### Exercise aim
Below are the records. List every line holding the word "dolor".

(Document layout detection data)
□ □ □ □
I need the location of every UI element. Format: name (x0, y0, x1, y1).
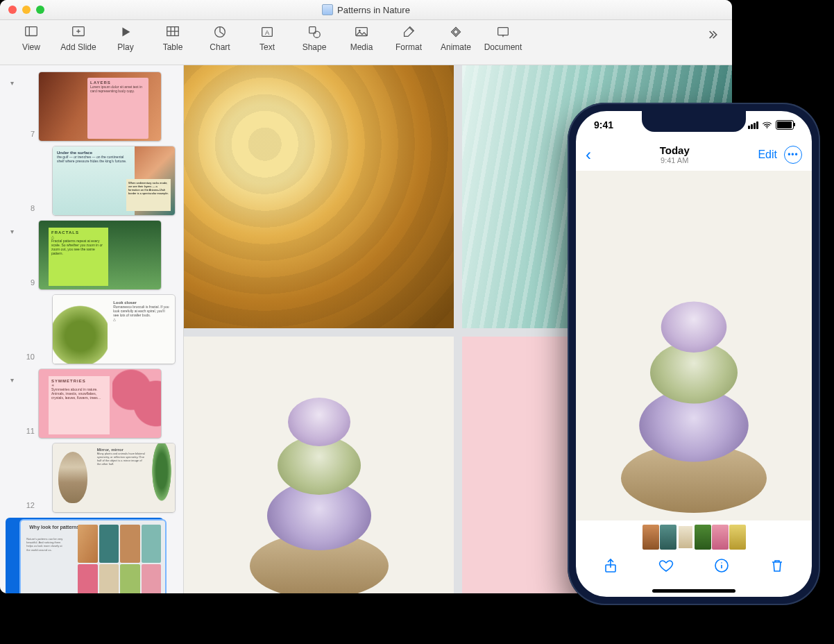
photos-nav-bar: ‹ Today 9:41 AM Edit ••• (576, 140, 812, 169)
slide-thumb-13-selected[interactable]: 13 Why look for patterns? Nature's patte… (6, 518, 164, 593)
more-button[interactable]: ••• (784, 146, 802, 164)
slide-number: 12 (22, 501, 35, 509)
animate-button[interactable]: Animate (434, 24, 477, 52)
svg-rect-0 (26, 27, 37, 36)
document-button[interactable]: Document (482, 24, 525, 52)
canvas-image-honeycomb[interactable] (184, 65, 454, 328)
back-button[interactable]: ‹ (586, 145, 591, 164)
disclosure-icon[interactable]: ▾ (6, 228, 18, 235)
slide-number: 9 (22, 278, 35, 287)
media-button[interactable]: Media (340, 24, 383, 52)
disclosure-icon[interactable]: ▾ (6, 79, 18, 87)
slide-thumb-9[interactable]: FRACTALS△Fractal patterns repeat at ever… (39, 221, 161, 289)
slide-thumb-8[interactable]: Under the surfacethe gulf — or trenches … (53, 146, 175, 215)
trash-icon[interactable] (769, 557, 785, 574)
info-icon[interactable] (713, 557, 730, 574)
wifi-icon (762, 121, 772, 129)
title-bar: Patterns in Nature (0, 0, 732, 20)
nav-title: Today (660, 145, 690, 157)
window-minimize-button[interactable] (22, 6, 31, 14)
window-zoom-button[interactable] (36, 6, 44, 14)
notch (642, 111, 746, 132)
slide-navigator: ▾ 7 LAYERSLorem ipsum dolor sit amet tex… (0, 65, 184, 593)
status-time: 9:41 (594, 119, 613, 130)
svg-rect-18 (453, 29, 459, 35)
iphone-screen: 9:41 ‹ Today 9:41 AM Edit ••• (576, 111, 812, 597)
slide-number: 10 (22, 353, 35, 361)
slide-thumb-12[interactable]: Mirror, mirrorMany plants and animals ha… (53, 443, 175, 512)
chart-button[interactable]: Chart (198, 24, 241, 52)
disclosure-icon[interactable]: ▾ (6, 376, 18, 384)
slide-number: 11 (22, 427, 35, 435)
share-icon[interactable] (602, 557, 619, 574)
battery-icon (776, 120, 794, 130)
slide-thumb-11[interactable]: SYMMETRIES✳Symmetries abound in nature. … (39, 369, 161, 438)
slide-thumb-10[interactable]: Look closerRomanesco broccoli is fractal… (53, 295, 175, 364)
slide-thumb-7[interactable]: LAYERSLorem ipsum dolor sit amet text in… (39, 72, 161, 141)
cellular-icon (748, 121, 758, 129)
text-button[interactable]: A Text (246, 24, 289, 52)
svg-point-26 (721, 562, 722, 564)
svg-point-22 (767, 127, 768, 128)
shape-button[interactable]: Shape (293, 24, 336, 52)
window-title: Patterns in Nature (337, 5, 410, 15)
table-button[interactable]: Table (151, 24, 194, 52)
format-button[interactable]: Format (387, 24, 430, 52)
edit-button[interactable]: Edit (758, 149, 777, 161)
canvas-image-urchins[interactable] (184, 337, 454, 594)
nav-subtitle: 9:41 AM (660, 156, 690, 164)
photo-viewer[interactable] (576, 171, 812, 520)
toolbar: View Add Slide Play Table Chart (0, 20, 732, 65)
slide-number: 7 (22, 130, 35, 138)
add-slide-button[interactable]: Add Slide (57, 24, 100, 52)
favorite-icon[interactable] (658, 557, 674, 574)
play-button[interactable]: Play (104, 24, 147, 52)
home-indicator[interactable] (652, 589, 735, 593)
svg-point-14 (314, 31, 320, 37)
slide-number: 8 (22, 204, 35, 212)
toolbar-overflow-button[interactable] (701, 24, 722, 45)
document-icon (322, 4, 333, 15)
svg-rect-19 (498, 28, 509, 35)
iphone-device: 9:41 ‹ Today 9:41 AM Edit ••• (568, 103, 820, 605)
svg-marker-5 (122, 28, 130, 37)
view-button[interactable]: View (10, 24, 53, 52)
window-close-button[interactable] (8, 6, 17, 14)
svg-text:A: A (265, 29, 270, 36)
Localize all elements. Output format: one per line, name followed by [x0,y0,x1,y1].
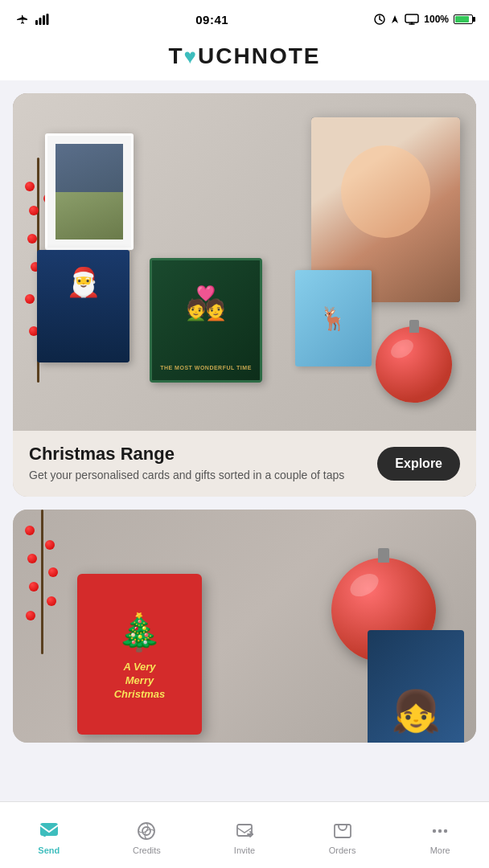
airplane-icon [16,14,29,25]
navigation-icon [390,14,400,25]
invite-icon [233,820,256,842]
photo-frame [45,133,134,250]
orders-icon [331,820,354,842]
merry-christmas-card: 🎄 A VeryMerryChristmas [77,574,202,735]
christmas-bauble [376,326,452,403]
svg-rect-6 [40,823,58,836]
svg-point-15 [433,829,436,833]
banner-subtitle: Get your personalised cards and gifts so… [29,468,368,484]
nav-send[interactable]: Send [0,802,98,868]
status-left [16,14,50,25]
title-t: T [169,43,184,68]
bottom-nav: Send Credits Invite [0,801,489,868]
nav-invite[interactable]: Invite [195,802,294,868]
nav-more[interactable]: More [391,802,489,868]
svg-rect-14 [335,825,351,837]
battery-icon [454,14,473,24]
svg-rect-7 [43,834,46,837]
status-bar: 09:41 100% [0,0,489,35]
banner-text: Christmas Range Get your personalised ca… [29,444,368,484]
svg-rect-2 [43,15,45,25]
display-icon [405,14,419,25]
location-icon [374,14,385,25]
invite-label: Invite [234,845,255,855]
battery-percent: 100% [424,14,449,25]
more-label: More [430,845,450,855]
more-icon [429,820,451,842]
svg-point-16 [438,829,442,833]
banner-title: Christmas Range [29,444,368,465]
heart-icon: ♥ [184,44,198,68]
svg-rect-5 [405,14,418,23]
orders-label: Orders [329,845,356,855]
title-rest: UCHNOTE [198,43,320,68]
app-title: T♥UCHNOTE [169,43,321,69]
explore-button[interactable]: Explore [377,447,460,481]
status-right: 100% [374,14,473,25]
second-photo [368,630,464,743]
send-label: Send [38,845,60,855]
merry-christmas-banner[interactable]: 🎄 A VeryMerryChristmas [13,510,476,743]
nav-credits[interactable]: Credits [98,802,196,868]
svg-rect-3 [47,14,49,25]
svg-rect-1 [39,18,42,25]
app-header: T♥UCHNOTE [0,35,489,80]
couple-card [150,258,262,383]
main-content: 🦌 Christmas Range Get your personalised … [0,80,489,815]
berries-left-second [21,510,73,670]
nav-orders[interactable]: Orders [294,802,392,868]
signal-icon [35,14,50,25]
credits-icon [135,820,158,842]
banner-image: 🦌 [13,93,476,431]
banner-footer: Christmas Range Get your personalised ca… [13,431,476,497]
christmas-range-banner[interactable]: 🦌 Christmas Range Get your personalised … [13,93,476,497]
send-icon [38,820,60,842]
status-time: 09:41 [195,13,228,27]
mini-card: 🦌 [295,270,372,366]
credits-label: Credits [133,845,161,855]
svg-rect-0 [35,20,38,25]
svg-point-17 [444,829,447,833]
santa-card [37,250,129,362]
□ □ □ □
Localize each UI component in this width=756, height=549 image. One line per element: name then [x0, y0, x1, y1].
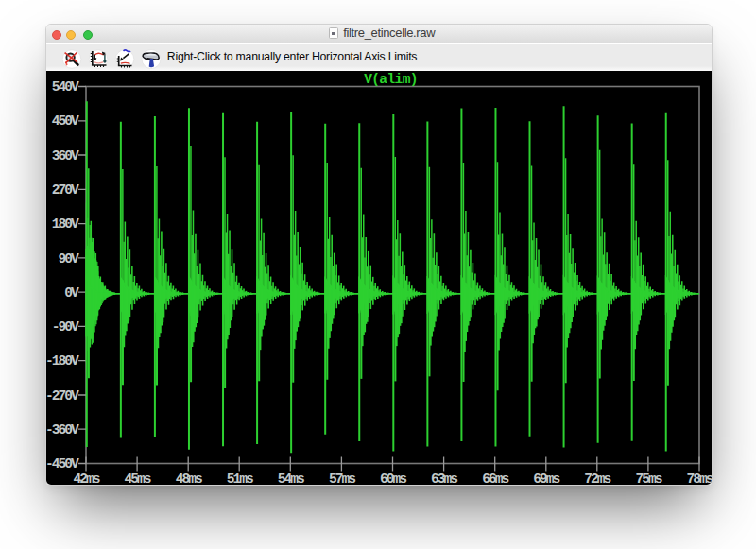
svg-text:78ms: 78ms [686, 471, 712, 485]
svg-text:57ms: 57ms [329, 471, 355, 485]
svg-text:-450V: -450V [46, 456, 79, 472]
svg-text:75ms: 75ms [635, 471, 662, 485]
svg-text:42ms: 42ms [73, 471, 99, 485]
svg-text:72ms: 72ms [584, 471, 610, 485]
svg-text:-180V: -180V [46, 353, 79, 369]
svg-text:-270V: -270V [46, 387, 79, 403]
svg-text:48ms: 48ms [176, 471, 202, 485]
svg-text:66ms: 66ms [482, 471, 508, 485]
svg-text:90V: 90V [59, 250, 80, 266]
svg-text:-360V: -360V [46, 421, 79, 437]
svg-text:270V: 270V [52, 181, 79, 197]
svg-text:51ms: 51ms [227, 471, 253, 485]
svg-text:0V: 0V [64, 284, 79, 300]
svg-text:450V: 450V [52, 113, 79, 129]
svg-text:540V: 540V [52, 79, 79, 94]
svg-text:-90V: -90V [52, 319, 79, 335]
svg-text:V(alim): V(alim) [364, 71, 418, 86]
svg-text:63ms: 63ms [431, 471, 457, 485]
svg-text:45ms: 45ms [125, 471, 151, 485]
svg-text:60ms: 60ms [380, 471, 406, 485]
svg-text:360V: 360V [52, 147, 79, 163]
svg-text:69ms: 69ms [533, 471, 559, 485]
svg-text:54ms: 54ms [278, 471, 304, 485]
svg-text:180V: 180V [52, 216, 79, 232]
□ □ □ □
### Task solution
slide-navigator: ▾ 7 LAYERSLorem ipsum dolor sit amet tex… (0, 65, 184, 593)
slide-thumb-7[interactable]: LAYERSLorem ipsum dolor sit amet text in… (39, 72, 161, 141)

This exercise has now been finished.